What's more, it was an easily updatable vision. You can see this in the construction of Conan the Barbarian, the first of the Schwarzenegger Conans, which was released in 1982. An early draft of the screenplay was by Oliver Stone, whose nose for American collapse was already unerringly strong. The director, John Milius, was also the screenwriter who had penned both "Go ahead, make my day" and "I love the smell of napalm in the morning." His post-Vietnam, Cold War-ready Conan battles flower-waving hippies and drone-like cultists, a solo Republican wreaking havoc in a world where the socialists have won. "Feels like a sequel to Red Dawn," I jotted in my notes when I rewatched the film recently. Later I realized that Red Dawn was Milius' next movie.

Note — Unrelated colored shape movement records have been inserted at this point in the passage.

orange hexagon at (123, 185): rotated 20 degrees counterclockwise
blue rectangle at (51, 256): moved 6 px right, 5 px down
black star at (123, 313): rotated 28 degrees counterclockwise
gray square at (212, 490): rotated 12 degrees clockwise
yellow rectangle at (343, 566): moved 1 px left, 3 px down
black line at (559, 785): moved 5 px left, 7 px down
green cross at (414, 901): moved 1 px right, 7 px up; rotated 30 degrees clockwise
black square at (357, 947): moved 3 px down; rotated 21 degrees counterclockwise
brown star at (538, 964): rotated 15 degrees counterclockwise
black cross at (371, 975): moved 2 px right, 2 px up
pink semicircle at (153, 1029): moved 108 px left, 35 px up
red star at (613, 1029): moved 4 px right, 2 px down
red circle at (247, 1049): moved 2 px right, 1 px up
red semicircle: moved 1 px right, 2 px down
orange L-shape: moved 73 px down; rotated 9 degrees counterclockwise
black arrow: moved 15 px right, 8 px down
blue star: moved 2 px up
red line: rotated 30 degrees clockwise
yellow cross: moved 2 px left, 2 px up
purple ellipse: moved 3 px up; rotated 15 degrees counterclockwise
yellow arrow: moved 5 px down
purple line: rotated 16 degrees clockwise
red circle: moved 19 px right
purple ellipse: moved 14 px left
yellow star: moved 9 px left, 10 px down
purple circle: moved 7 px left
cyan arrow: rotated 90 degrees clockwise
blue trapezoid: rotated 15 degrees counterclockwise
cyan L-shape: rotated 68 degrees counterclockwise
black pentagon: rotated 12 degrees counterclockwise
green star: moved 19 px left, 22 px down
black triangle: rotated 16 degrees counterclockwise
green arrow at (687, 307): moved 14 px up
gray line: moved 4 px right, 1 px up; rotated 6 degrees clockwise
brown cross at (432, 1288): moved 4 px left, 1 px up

We can take this further. Milius was the Coen Brothers' inspiration for Walter Sobchak, and Conan is clearly the epic Walter would have made if he'd been given $50 million. That's not just because half the dialogue could fit in The Big Lebowski — "a couple of years ago they were just another snake cult" — or because, at one point, Schwarzenegger punches a camel in the face. It's also because, like Walter, the film is confused and alienated by the direction of American culture and has nothing to fall back on but the bogus dream of a warrior ethic, a hyper-Nietzschean cartoon of actualization through violence. Walter throws a bowling ball at a nihilist; Conan chops off James Earl Jones' head.

The Conan franchise didn't succeed in spite of its tie to Depression-era Texas. It succeeded because of it. Its beginnings in Howard's tough, weird environment let it build, and then continually renovate, an awesome story around a strain of American neurosis — the idea that civil society is about to collapse, and then it's just you and the road and your sword. That's a fantasy that tends to spring up in hard times, obviously, when cultural decline is combined with a suspicion of collective action. It's probably unrealistic to hope that the new Conan will justify itself in terms of the debt-ceiling deal. But either way, Howard's sullen killing machine, with his "gigantic melancholies and gigantic mirth," will keep winding his bizarre path through American history. Case in point: President Barack Obama collects the comic books.